--- Extracted material Enclosed Below ---
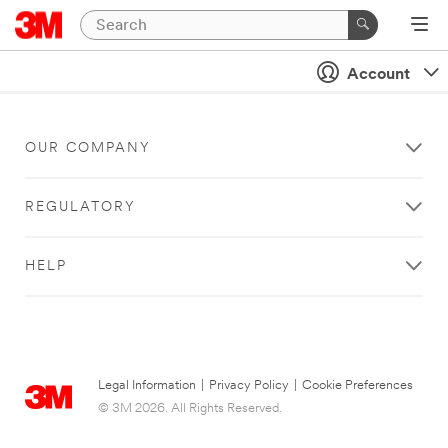
Account
OUR COMPANY
REGULATORY
HELP
Legal Information
|
Privacy Policy
|
Cookie Preferences
© 3M 2026. All Rights Reserved.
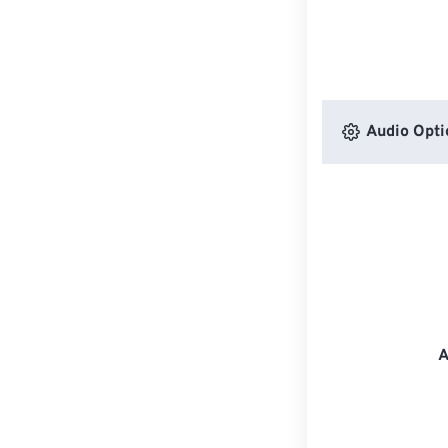
Audio Opti
A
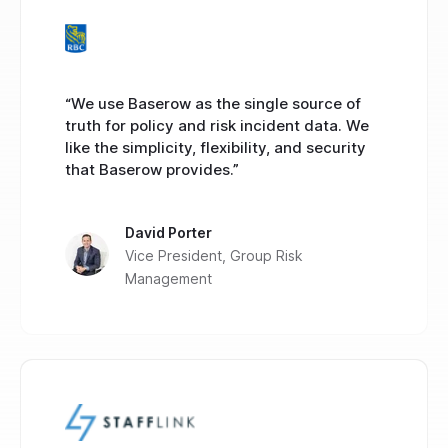
“We use Baserow as the single source of
truth for policy and risk incident data. We
like the simplicity, flexibility, and security
that Baserow provides.”
David Porter
Vice President, Group Risk
Management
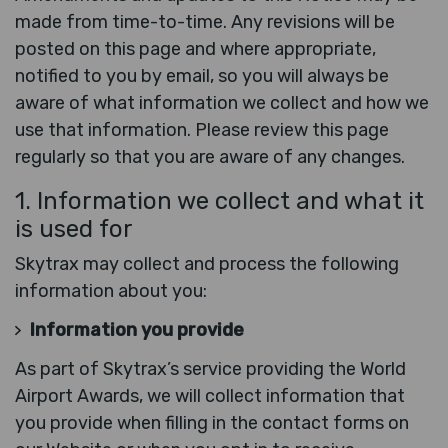
made from time-to-time. Any revisions will be
posted on this page and where appropriate,
notified to you by email, so you will always be
aware of what information we collect and how we
use that information. Please review this page
regularly so that you are aware of any changes.
1. Information we collect and what it
is used for
Skytrax may collect and process the following
information about you:
Information you provide
As part of Skytrax’s service providing the World
Airport Awards, we will collect information that
you provide when filling in the contact forms on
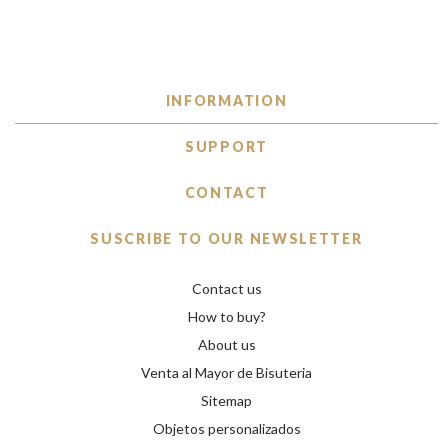
INFORMATION
SUPPORT
CONTACT
SUSCRIBE TO OUR NEWSLETTER
Contact us
How to buy?
About us
Venta al Mayor de Bisuteria
Sitemap
Objetos personalizados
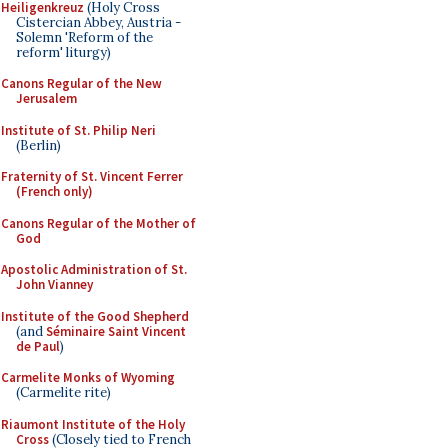
Heiligenkreuz
(Holy Cross
Cistercian Abbey, Austria -
Solemn 'Reform of the
reform' liturgy)
Canons Regular of the New
Jerusalem
Institute of St. Philip Neri
(Berlin)
Fraternity of St. Vincent Ferrer
(French only)
Canons Regular of the Mother of
God
Apostolic Administration of St.
John Vianney
Institute of the Good Shepherd
(and
Séminaire Saint Vincent
de Paul
)
Carmelite Monks of Wyoming
(Carmelite rite)
Riaumont Institute of the Holy
Cross
(Closely tied to French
--- End of Enclosed Extracted material ---
■ Aim of the exercise
What is needed is a copy of every line above in which "page" appears.

■ Finished task
posted on this page and where appropriate,
use that information. Please review this page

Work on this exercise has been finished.